How can we study written signs that we can’t read? This is the central question of my forthcoming book, The Undeciphered Signs of Linear B: Interpretation and Scribal Practices. The Linear B writing system, used for administrative documents in Late Bronze Age Greece (c.1400-1200 BCE) was deciphered in 1952 by Michael Ventris, who showed that this writing system recorded an early form of the Greek language; but nearly 70 years later, 14 of this writing system’s 87 syllabic signs are still ‘un-deciphered’, their sound-values unknown or disputed.

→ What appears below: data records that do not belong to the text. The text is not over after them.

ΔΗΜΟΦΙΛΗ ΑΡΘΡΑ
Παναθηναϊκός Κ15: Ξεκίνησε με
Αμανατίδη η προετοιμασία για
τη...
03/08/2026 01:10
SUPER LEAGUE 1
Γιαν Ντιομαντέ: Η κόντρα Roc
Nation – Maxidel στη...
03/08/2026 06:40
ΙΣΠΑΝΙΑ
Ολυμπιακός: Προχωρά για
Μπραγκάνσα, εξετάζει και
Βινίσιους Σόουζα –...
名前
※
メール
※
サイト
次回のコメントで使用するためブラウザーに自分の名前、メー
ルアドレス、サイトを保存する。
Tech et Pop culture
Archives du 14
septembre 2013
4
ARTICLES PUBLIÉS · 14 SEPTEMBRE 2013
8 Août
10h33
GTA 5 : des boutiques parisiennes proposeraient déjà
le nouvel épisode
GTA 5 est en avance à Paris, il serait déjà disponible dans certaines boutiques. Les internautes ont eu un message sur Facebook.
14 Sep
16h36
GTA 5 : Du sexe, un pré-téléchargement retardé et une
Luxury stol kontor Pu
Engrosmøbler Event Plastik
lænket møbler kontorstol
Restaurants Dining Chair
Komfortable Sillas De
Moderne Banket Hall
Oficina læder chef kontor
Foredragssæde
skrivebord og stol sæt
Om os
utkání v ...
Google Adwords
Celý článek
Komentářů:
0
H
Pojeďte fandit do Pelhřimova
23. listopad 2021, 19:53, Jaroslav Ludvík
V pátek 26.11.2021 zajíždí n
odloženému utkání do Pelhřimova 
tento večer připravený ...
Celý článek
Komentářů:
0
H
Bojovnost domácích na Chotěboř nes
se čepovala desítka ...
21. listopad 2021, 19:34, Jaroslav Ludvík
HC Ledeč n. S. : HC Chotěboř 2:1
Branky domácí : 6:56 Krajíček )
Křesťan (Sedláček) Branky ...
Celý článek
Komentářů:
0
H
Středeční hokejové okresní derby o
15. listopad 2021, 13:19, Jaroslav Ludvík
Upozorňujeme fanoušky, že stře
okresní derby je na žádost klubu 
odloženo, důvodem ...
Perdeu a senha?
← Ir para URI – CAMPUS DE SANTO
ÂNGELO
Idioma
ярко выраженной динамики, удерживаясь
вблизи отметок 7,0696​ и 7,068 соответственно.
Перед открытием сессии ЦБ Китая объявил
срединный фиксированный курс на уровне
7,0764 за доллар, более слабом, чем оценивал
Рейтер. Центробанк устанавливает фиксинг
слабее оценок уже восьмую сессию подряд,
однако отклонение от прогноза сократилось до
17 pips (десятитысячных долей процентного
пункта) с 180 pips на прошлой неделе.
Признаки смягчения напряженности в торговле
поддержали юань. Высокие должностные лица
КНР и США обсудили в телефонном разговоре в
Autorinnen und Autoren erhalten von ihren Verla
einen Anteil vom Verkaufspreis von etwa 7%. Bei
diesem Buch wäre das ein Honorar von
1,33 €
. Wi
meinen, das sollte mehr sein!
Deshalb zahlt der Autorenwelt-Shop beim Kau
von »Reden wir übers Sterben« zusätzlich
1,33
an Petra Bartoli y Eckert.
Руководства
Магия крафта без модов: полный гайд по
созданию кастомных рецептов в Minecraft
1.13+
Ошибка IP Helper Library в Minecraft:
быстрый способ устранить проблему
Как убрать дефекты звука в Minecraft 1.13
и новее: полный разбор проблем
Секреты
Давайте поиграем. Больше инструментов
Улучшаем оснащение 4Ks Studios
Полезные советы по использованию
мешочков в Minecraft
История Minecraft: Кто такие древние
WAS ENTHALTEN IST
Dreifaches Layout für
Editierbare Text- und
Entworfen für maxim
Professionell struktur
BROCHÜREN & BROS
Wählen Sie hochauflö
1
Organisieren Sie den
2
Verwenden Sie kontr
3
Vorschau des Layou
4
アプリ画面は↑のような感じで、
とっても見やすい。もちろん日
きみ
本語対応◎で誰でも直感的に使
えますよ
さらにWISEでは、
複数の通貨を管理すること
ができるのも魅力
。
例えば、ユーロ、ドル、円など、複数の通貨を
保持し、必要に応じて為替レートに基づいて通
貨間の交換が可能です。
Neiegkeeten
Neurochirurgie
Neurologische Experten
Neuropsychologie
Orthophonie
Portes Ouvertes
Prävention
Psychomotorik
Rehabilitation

Often, the reason these signs are still undeciphered is simply that they’re very rare – the rarest, *86, has just six known examples (though the sixth was only just published earlier this year… so discovering new examples is still possible!). Other signs are more common, but we still don’t have enough evidence to work out what sound-values they represent. One of the signs most likely to be decipherable is sign *56, which appears in a word *56-ra-ku-ja, an adjective describing the colour of textiles; the existence of another colour adjective, pa-ra-ku-ja, in an almost identical context, makes it very likely that these are the same word, and that *56 has a value similar to pa. It’s also been argued that two names, *56-ru-we and ko-ru-we, refer to the same man, so that *56 instead has a value similar to ko – but there’s no clear evidence to show that these aren’t just different people with similar names. Most attempts at deciphering these signs, whether by identifying spelling alternations like these, or by interpreting the terms they appear in as Greek words, run into the same problem of not having enough evidence to show whether the proposed identification is correct.

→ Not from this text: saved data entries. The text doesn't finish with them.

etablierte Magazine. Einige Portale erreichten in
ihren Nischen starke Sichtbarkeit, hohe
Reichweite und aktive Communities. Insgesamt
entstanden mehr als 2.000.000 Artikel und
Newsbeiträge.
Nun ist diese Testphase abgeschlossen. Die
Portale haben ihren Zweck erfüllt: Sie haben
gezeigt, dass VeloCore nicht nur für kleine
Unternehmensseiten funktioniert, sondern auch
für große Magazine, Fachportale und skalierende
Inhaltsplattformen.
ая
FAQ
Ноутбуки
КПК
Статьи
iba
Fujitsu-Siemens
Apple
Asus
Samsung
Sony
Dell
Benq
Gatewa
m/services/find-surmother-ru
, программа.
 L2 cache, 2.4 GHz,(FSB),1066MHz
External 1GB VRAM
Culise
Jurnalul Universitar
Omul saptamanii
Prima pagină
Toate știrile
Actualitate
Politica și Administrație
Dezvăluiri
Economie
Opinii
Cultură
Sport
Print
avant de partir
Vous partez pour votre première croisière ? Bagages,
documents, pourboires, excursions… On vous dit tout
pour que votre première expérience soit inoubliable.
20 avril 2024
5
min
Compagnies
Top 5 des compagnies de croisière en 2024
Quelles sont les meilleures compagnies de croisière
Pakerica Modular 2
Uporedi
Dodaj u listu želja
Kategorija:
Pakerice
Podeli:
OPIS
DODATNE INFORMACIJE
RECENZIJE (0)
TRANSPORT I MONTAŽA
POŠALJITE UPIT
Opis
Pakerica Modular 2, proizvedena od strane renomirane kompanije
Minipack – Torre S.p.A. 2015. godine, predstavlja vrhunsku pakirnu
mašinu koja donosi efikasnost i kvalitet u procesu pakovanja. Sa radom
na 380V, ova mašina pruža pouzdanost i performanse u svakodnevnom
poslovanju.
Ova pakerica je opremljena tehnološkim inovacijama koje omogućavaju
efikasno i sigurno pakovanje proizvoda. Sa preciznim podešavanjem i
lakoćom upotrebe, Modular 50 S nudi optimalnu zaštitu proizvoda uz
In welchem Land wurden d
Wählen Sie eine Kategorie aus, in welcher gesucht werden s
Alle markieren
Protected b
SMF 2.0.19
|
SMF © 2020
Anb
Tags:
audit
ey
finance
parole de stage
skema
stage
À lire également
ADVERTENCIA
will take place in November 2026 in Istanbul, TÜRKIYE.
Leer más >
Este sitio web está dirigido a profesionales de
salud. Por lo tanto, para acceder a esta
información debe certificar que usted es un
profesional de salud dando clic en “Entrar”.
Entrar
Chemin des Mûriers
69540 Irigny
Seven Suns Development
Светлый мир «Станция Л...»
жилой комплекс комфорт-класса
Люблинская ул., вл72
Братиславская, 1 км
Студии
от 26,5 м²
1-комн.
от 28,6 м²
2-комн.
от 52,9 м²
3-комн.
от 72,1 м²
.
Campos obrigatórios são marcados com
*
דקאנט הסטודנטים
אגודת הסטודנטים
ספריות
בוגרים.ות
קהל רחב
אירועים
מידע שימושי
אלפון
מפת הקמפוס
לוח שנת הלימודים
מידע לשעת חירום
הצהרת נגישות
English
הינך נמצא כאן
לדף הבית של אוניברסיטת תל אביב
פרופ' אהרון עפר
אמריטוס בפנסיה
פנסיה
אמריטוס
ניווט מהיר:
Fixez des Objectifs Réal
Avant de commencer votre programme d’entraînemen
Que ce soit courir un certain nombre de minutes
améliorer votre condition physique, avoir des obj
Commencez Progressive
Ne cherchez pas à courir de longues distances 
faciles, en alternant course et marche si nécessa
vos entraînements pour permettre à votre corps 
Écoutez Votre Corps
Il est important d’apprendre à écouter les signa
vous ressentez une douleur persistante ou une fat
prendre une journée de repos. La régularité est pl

So how can we learn more about signs we can’t decipher? One way is to look at the signs whose sound-values we do know: by thinking about what type of signs exist in Linear B, what their origins are, and how they were used, we can gain a much clearer idea of why certain types of signs were used, and so what kinds of signs are most likely to exist in principle amongst the undeciphered signs. I could then look at individual undeciphered signs and see how the ways these were used might fit with the most probable types of sound-values. More than one sound-value is still possible for most of the signs, but this still leads to a much greater understanding of the possible places of these signs within the writing system – and provides a good basis for further work if or when more new examples of any undeciphered signs are discovered.

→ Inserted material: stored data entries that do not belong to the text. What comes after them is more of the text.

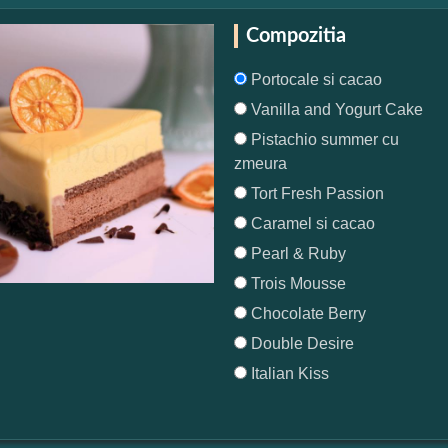
Compozitia
Portocale si cacao
Vanilla and Yogurt Cake
Pistachio summer cu
zmeura
Tort Fresh Passion
Caramel si cacao
Pearl & Ruby
Trois Mousse
Chocolate Berry
Double Desire
Italian Kiss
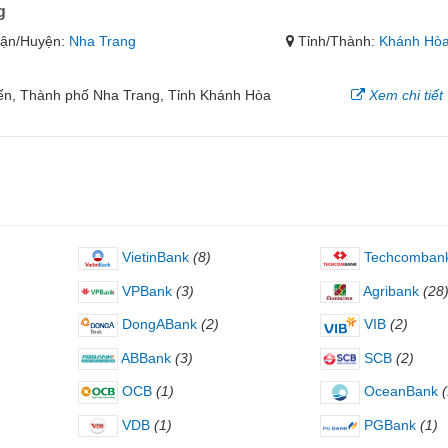
g
ận/Huyện:
Nha Trang
Tỉnh/Thành:
Khánh Hò
ến, Thành phố Nha Trang, Tỉnh Khánh Hòa
Xem chi tiết
VietinBank
(8)
Techcomban
VPBank
(3)
Agribank
(28
DongABank
(2)
VIB
(2)
ABBank
(3)
SCB
(2)
OCB
(1)
OceanBank
(
VDB
(1)
PGBank
(1)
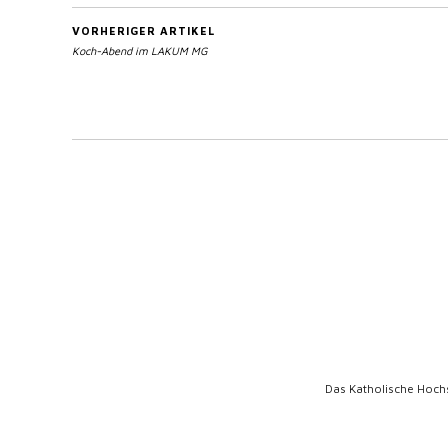
VORHERIGER ARTIKEL
Koch-Abend im LAKUM MG
Das Katholische Hoch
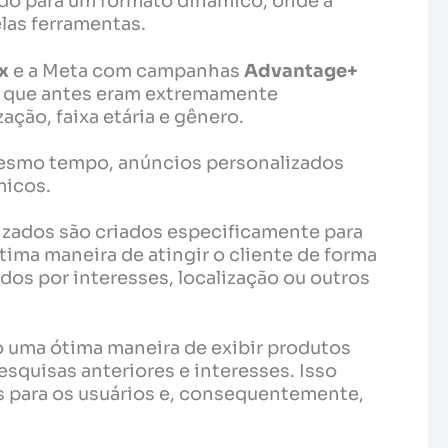
ndo para um formato dinâmico, onde a
las ferramentas.
x
e a Meta com campanhas
Advantage+
s que antes eram extremamente
ção, faixa etária e gênero.
mesmo tempo, anúncios personalizados
micos.
zados são criados especificamente para
ima maneira de atingir o cliente de forma
dos por interesses, localização ou outros
 uma ótima maneira de exibir produtos
squisas anteriores e interesses. Isso
s para os usuários e, consequentemente,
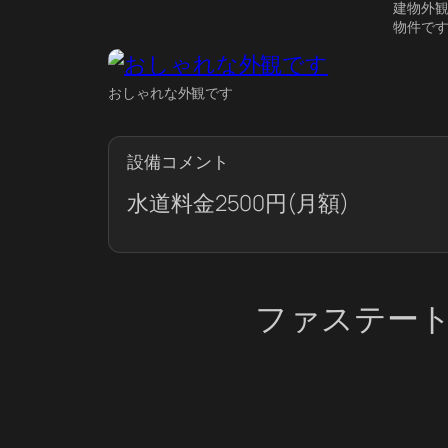
建物外
物件で
おしゃれな外観です
設備コメント
水道料金2500円(月額)
ファステー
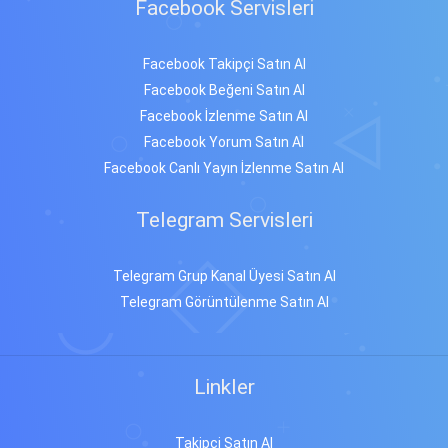
Facebook Servisleri
Facebook Takipçi Satın Al
Facebook Beğeni Satın Al
Facebook İzlenme Satın Al
Facebook Yorum Satın Al
Facebook Canlı Yayın İzlenme Satın Al
Telegram Servisleri
Telegram Grup Kanal Üyesi Satın Al
Telegram Görüntülenme Satın Al
Linkler
Takipçi Satın Al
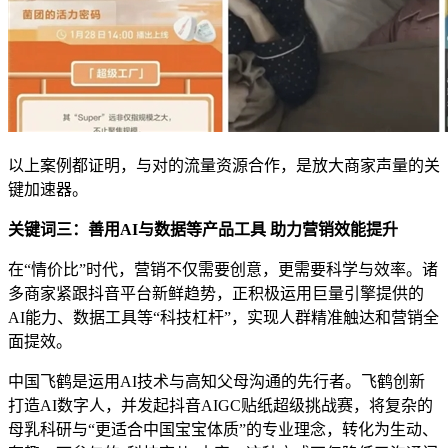
以上案例都证明，与对的流量资源合作，是放大商家声量的关
键加速器。
关键词三：善用
AI
与数据等产品工具 助力营销效能提升
在“情价比”时代，营销不仅需要创意，更需要科学与效率。诸
多商家紧跟抖音平台新鲜趋势，正积极运用巨量引擎提供的
AI能力、数据工具等“科技杠杆”，实现人群精准触达和营销全
面提效。
中国飞鹤是运用AI技术与高知父母沟通的先行者。飞鹤创新
打造AI数字人，并发起抖音AIGC贴纸超级挑战赛，将复杂的
母乳科研与“更适合中国宝宝体质”的专业理念，转化为生动、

Another way we can use unreadable signs is to think about ways to analyse a writing system without reading it – for instance, through palaeographic analysis: the study of handwriting and the different forms in which individual signs appear. The final part of my book explores some ways in which palaeography can help us understand wider aspects of the Linear B writing system: for instance, by looking at the similarities and differences between writers’ handwriting, and comparing these to what we can reconstruct from their documents about the administrative work they did, we may be able to find out more about how these people learned to write and how they interacted in the course of their work. Thinking about this during my PhD (on which the book is based) is what led me to my ongoing research into the practices of the people who wrote the Linear B tablets, which I’ll be sharing on my blog as this research continues.